Il s’agit, nous en sommes convaincu, de leur offrir des opportunités de réinsertion sociale. Les parents ou tuteurs qui incitent leurs enfants à mendier dans  la rue doivent faire l’objet d’une attention particulière.

C’est la raison pour laquelle le paradigme « opération », s’il ne cache pas un agenda à but de sensation électoraliste, doit changer en paradigme holistique appelé « programme » dont le budget sera approuvé par la représentation nationale. Car cette opération n’est pas un jeu de six mois ou d’un an, mais une œuvre de longue durée. Au niveau sous régional, les décideurs devraient se pencher, comme l’ont fait six  pays ouest-africains qui ont mutualisé leurs moyens pour mettre en place une structure dénommée « KARANTA », afin de booster l’alphabétisation concernant les enfants en pareille situation. 

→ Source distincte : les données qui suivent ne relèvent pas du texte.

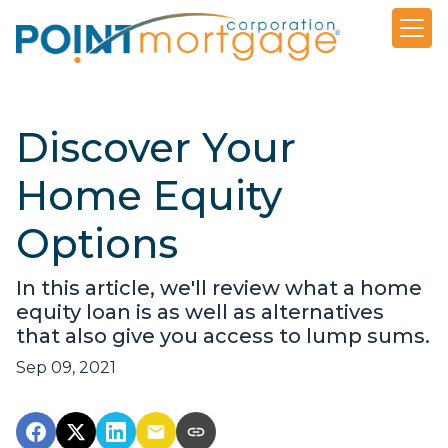
Discover Your
Home Equity
Options
In this article, we'll review what a home
equity loan is as well as alternatives
that also give you access to lump sums.
Sep 09, 2021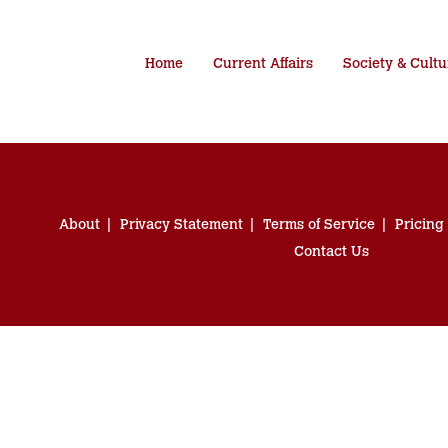
Home
Current Affairs
Society & Cultu
About
Privacy Statement
Terms of Service
Pricing
Contact Us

Il y’a donc une cacophonie au sommet de l’Etat. Le projet en question devrait relever du Ministère de l’éducation nationale, qui en a les compétences et des infrastructures appropriées.

En rappel, depuis 2007, une loi d’orientation de l’éducation nationale a été adoptée au Burkina Faso. Cette loi fait obligation aux enfants de fréquenter les structures éducatives jusqu’à l’âge de 16 ans. Pour ce faire, des formules alternatives ont été expérimentées et vulgarisées pour la prise en compte des déscolarisés précoces et des non-scolarisés, par l’ouverture des centres d’éducation de base et des centres permanents d’alphabétisation et de formation (CPAF). Pour répondre à cette question d’exclusion scolaire, la loi a prévu des passerelles entre tous les ordres d’enseignement (formel, non-formel, alphabétisation). Ces passerelles devraient être organisées dans le but de réduire le taux d’échec scolaire. Ce qui nous fait dire que le Ministère de l’éducation nationale est prioritairement concerné par la question de l’inclusion des enfants en situation de rue. 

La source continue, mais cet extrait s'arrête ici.